Right, stay, as in “stay away from me!” If we’d kept the source text in mind, we would’ve probably seen that. Though I often find it easier to stare only at the underscored text, to not be distracted by these otherworldly glyphs.

['_o__am_it.',
 "s_lit __. we'll meet at the se_o__ fol_i__.",
 'stay away from me!',
 'sto_!',
 '_lease!',
 'yo_re _oi__ to _et yo_rsel_es _ille_!',
 'yo_ _eo_le are o_t of yo_r',
 '_o',
 …]

Things are starting to get pretty clear. “Stop!”, “Please!”, “youre going to get yourselves killed!”, “you people are out of your”… We can keep doing this, and eventually we’ll manage to find guesses for most of the letters.
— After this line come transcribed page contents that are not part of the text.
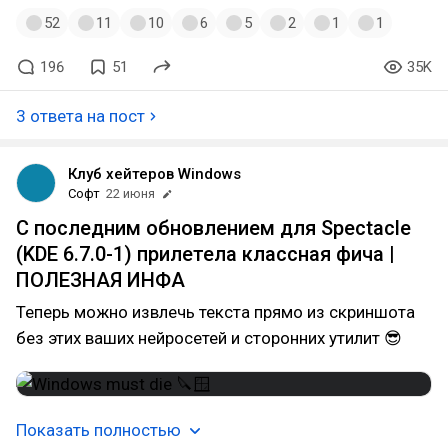
52
11
10
6
5
2
1
1
196
51
35K
3 ответа на пост
Клуб хейтеров Windows
Софт
22 июня
С последним обновлением для Spectacle
(KDE 6.7.0-1) прилетела классная фича |
ПОЛЕЗНАЯ ИНФА
Теперь можно извлечь текста прямо из скриншота
без этих ваших нейросетей и сторонних утилит 😎
Показать полностью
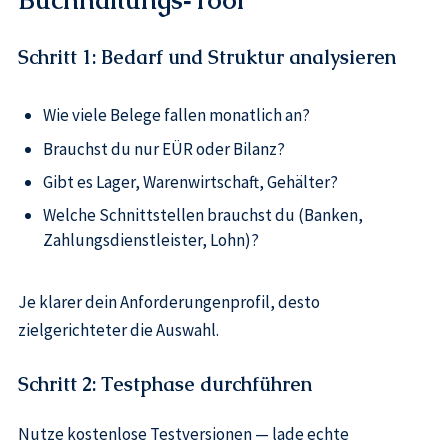
Buchhaltungs‑Tool
Schritt 1: Bedarf und Struktur analysieren
Wie viele Belege fallen monatlich an?
Brauchst du nur EÜR oder Bilanz?
Gibt es Lager, Warenwirtschaft, Gehälter?
Welche Schnittstellen brauchst du (Banken,
Zahlungsdienstleister, Lohn)?
Je klarer dein Anforderungenprofil, desto
zielgerichteter die Auswahl.
Schritt 2: Testphase durchführen
Nutze kostenlose Testversionen — lade echte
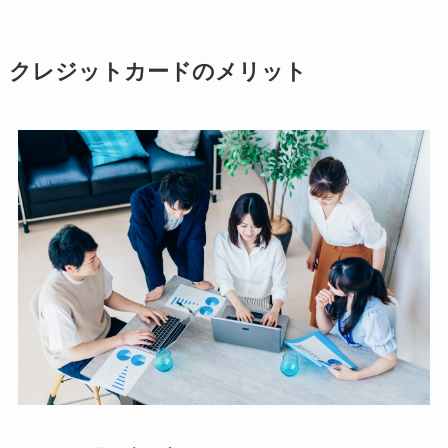
クレジットカードのメリット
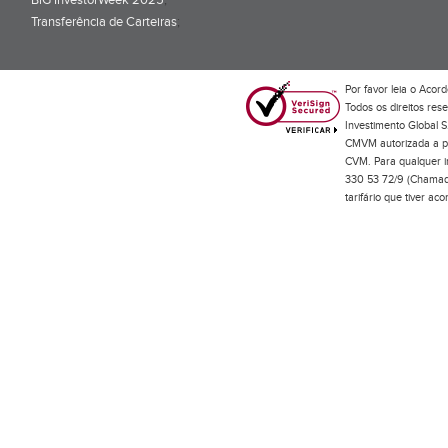
BiG InvestorWeek 2025
;
Transferência de Carteiras
;
Por favor leia o
Acord
Todos os direitos res
Investimento Global S
CMVM autorizada a pr
CVM. Para qualquer in
330 53 72/9 (Chamada
tarifário que tiver a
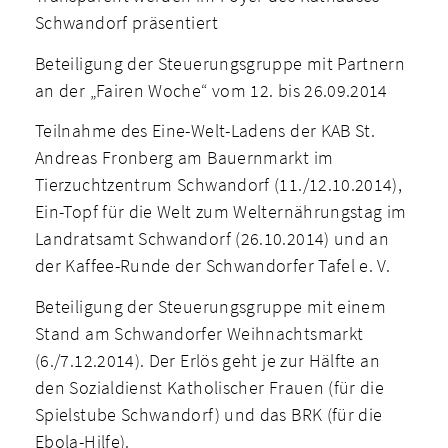
Schwandorf präsentiert
Beteiligung der Steuerungsgruppe mit Partnern
an der „Fairen Woche“ vom 12. bis 26.09.2014
Teilnahme des Eine-Welt-Ladens der KAB St.
Andreas Fronberg am Bauernmarkt im
Tierzuchtzentrum Schwandorf (11./12.10.2014),
Ein-Topf für die Welt zum Welternährungstag im
Landratsamt Schwandorf (26.10.2014) und an
der Kaffee-Runde der Schwandorfer Tafel e. V.
Beteiligung der Steuerungsgruppe mit einem
Stand am Schwandorfer Weihnachtsmarkt
(6./7.12.2014). Der Erlös geht je zur Hälfte an
den Sozialdienst Katholischer Frauen (für die
Spielstube Schwandorf) und das BRK (für die
Ebola-Hilfe).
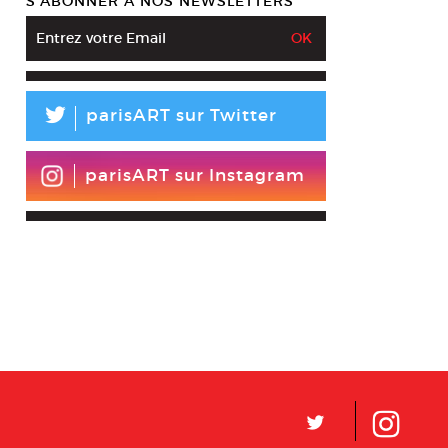
S’ABONNER À NOS NEWSLETTERS
L
parisART sur Twitter
parisART sur Instagram
L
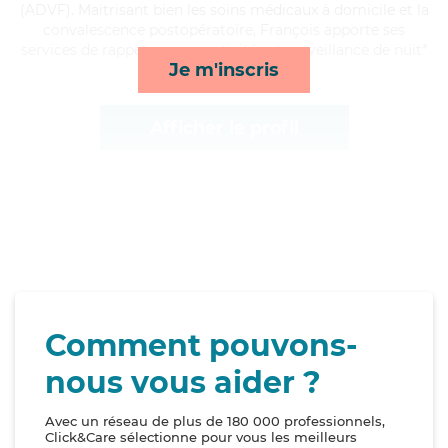
(ADVF). Maitrisant bien les soins médicaux à domicile et la
convalescence postopératoire, François apporte ses
services de rappels, repas, activités et surveillance de nuit*
Je m'inscris
Afficher le profil
Comment pouvons-
nous vous aider ?
Avec un réseau de plus de 180 000 professionnels,
Click&Care sélectionne pour vous les meilleurs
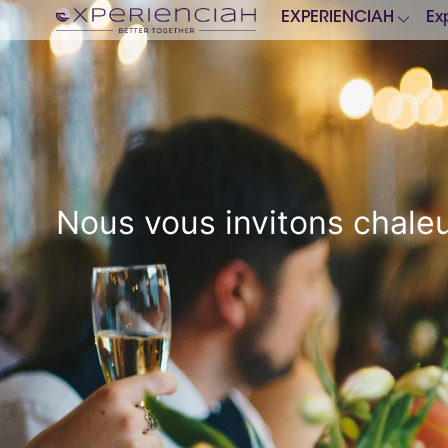
EXPERIENCIAH
Ex
Nous vous invitons chaleu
The authors have even included an ‘x’ and a ‘q’ in such natural words such as ‘vertex’ and ‘tuplequad’. Honestly, that last one took me a while. The ‘ua’ and the fact that it was either gonna be a ‘q’ or a ‘z’ helped.

…and then you make a nice table

Woo! We’ve done it! We can read the bizzare glyphs in Paper Girls now! And the only letter we’re missing is the ‘z’. Hope I’ll find one of those in one of the later books.

A B C D E F G H I J
a b c d e f g h i j
K L M N O P Q R S T
k l m n o p q r s t
U V W X Y _ . ! ?
u v w x y z . ! ?

Wrapping up, what have we learned? I guess the important things are that you can pretty easily crack any substitution cipher by boldly making some assumptions about what the language is, and then exploiting letter frequencies from that language… and that you can exploit way more than just plain letter freqencies—short words, n-grams, repeated characters, they’re all good candidates for frequency analysis.

Also… Paper Girls is fucking rad, go read that shit.